§ **Work item**:
An exact transcription is needed, beginning at the line with "stove, radio, TV, cable T" and ending at the last line of the listing, with pictures left out and nothing else added.

§ **Data in this exercise**:
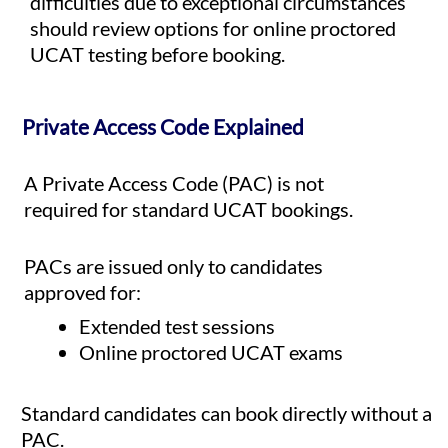
difficulties due to exceptional circumstances
should review options for online proctored
UCAT testing before booking.
Private Access Code Explained
A Private Access Code (PAC) is not
required for standard UCAT bookings.
PACs are issued only to candidates
approved for:
Extended test sessions
Online proctored UCAT exams
Standard candidates can book directly without a
PAC.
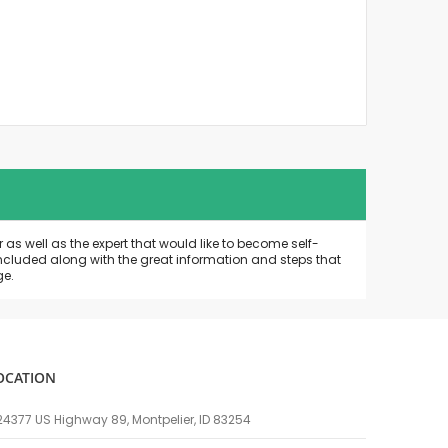
as well as the expert that would like to become self-
included along with the great information and steps that
ge.
OCATION
24377 US Highway 89, Montpelier, ID 83254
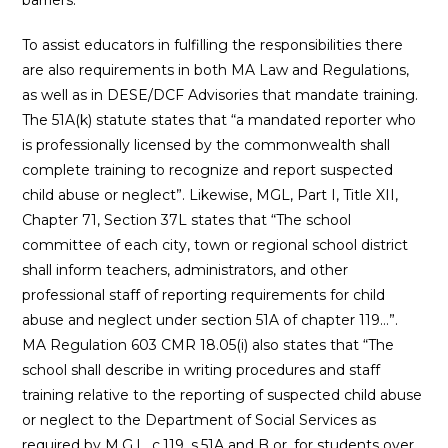
To assist educators in fulfilling the responsibilities there
are also requirements in both MA Law and Regulations,
as well as in DESE/DCF Advisories that mandate training.
The 51A(k) statute states that “a mandated reporter who
is professionally licensed by the commonwealth shall
complete training to recognize and report suspected
child abuse or neglect”. Likewise, MGL, Part I, Title XII,
Chapter 71, Section 37L states that “The school
committee of each city, town or regional school district
shall inform teachers, administrators, and other
professional staff of reporting requirements for child
abuse and neglect under section 51A of chapter 119…”.
MA Regulation 603 CMR 18.05(i) also states that “The
school shall describe in writing procedures and staff
training relative to the reporting of suspected child abuse
or neglect to the Department of Social Services as
required by M.G.L. c.119, s.51A and B or, for students over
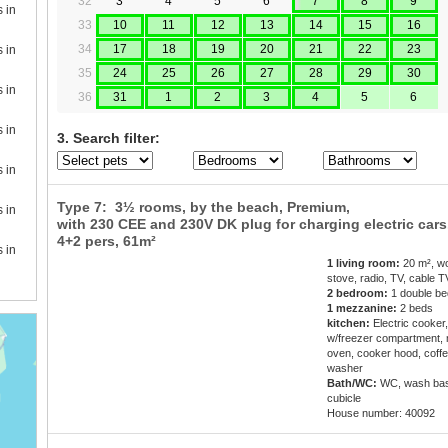
32
3
4
5
6
7
8
9
s in
33
10
11
12
13
14
15
16
34
17
18
19
20
21
22
23
s in
35
24
25
26
27
28
29
30
s in
36
31
1
2
3
4
5
6
s in
3. Search filter:
s in
Type 7: 3½ rooms, by the beach, Premium,
s in
with 230 CEE and 230V DK plug for charging electric cars.
4+2 pers
, 61m²
s in
1 living room:
20 m², w
stove, radio, TV, cable T
2 bedroom:
1 double be
1 mezzanine:
2 beds
kitchen:
Electric cooker,
w/freezer compartment,
oven, cooker hood, coffe
washer
Bath/WC:
WC, wash bas
cubicle
House number: 40092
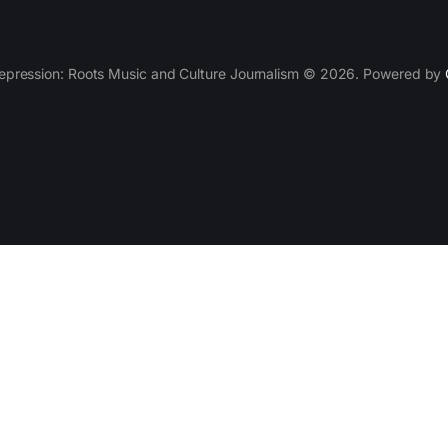
epression: Roots Music and Culture Journalism © 2026. Powered by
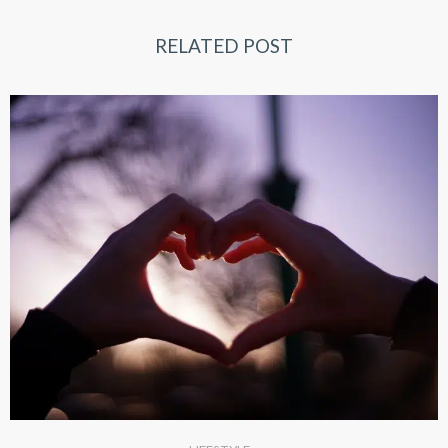
RELATED POST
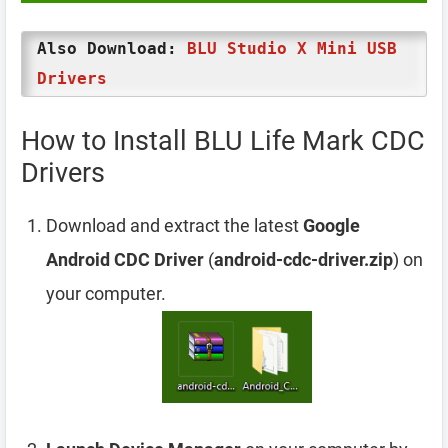
Also Download:
BLU Studio X Mini USB
Drivers
How to Install BLU Life Mark CDC
Drivers
Download and extract the latest
Google
Android CDC Driver
(
android-cdc-driver.zip
) on
your computer.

§ **Response box**:
stove, radio, TV, cable T
2 bedroom:
1 double be
1 mezzanine:
2 beds
kitchen:
Electric cooker,
w/freezer compartment,
oven, cooker hood, coffe
washer
Bath/WC:
WC, wash bas
cubicle
House number: 40092
epression: Roots Music and Culture Journalism © 2026. Powered by
RELATED POST
Also Download:
BLU Studio X Mini USB
Drivers
How to Install BLU Life Mark CDC
Drivers
Download and extract the latest
Google
Android CDC Driver
(
android-cdc-driver.zip
) on
your computer.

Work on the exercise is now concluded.